Now that we have our spam and ham corpuses ready, we want to take any non words in the corporas. To do this, we run a gsub to replace anything that isn’t a word with a space. Once this step is done, we run the stemDocument function to get the stem words. We’re also going to remove any “stop words” which are the most common words in a language to make sure we’ve removed anything we don’t want to analyze. Lastly, we’ll convert to lowercase.

toSpace <- content_transformer(function(x, pattern) gsub(pattern, " ", x))
corpus.tmp <- tm_map(mixed.corpus, toSpace, "\\W")

corpus.tmp <- tm_map(corpus.tmp, content_transformer(stemDocument))

#taking a look at the stop words and then removing them
length(stopwords("en"))

## [1] 174

stopwords("en")[1:10]

##  [1] "i"         "me"        "my"        "myself"    "we"       
##  [6] "our"       "ours"      "ourselves" "you"       "your"

corpus.tmp <- tm_map(corpus.tmp, removeWords, words = stopwords("en"))

#convert to lower case
corpus.tmp <- tm_map(corpus.tmp, content_transformer(tolower))

Once we have cleaned our corpa of mixed spam and ham words, we can now create a TDM, or term document matrix. To do this, we simply call the TermDocumentMatrix, and then remove sparse terms in the matrix that are less than 20 times.

tdm <- TermDocumentMatrix(corpus.tmp)
tdm <- removeSparseTerms(tdm, 1-(20/length(corpus.tmp)))

Now we’re going to begin setting ourselves up for the predictive modeling section of the assignment by creating a document term matrix and a container. The models themselves are producing the following error:
“Error in [.matrix.coo(x, rw, cl) : Subscripts out of bound”
We weren’t able to find any fixes on the internet for the error. We did locate the maintainer of the RTextTools package since there seems to be an issue with the train_model function. We sent the following email to tpjurka@ucdavis.edu:
“Hi there,

I’m in a Data Science Masters program and we’re doing a project using predictive modeling. We’re having trouble getting the train_model() function to work under the RTextTools package. I saw that you were the maintainer of the package, so I’m hoping you can help. It’s producing the following error: “Error in [.matrix.coo(x, rw, cl) : Subscripts out of bound”

Any idea how we should go about fixing it?

Thanks!

Kelly Shaffer"

Being that today is Easter Sunday and many are preoccupied with family activities, we weren’t expecting a response right away but will be coming back to finish this assignment if he responds with any key insights.

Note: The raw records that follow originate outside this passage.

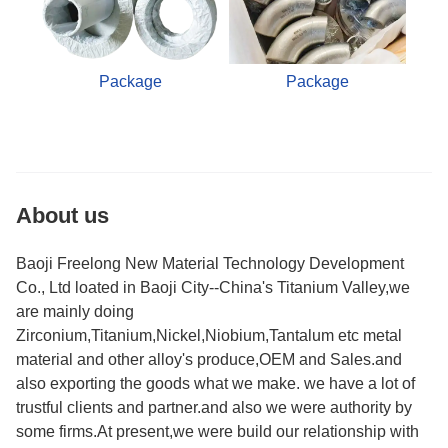
Package
Package
About us
Baoji Freelong New Material Technology Development
Co., Ltd loated in Baoji City--China's Titanium Valley,we
are mainly doing
Zirconium,Titanium,Nickel,Niobium,Tantalum etc metal
material and other alloy's produce,OEM and Sales.and
also exporting the goods what we make. we have a lot of
trustful clients and partner.and also we were authority by
some firms.At present,we were build our relationship with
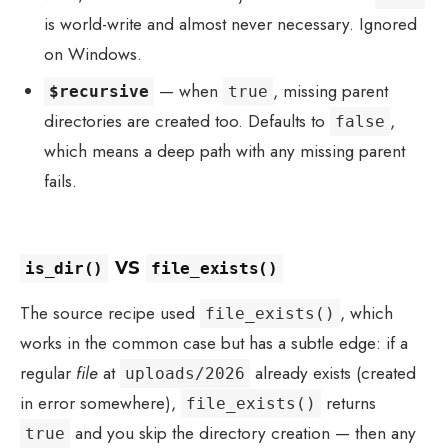
is world-write and almost never necessary. Ignored
on Windows.
— when
, missing parent
$recursive
true
directories are created too. Defaults to
,
false
which means a deep path with any missing parent
fails.
vs
is_dir()
file_exists()
The source recipe used
, which
file_exists()
works in the common case but has a subtle edge: if a
regular
file
at
already exists (created
uploads/2026
in error somewhere),
returns
file_exists()
and you skip the directory creation — then any
true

dtm <- DocumentTermMatrix(corpus.tmp)

meta_type <- as.vector(unlist(meta(corpus.tmp, type = "local", tag = "classification")))
head(meta_type, 10)

##  [1] "spam" "spam" "spam" "spam" "spam" "spam" "spam" "spam" "spam" "spam"

sh.label <- data.frame(type = unlist(meta_type))
table(sh.label)

## sh.label
##  ham spam 
## 2550 1397

N <- length(meta_type)
container <- create_container(dtm, labels = meta_type, trainSize = 1:400, testSize = 401:N, virgin = FALSE)

slotNames(container)

## [1] "training_matrix"       "classification_matrix" "training_codes"       
## [4] "testing_codes"         "column_names"          "virgin"

#SVM Model
#svm_model <- train_model(container, "SVM")
#svm_out <- classify_model(container, svm_model)

#Random Forest Model
#tree_model <- train_model(container, "TREE")
#tree_out <- classify_model(container, tree_model)

#Maximum Entropy Model
#maxent_model <- train_model(container, "MAXENT")
#maxent_out <- classify_model(container, maxent_model)

#Setup for performance testing on the models
#labels_out <- data.frame(
#  correct_label = meta_type[401:N],
#  svm = as.character(svm_out[,1]),
#  tree = as.character(tree_out[,1]),
#  maxent = as.character(maxent_out[,1]),
#  stringsAsFactors = FALSE)

#SVM Performance
#table(labels_out[,1] == labels_out[,2])
#prop.table(table(labels_out[,1] == labels_out[,2]))

#Random Forest Performance
#table(labels_out[,1] == labels_out[,3])
#prop.table(table(labels_out[,1] == labels_out[,3]))

#Maximum Entropy Performance
#table(labels_out[,1] == labels_out[,4])
#prop.table(table(labels_out[,1] == labels_out[,4]))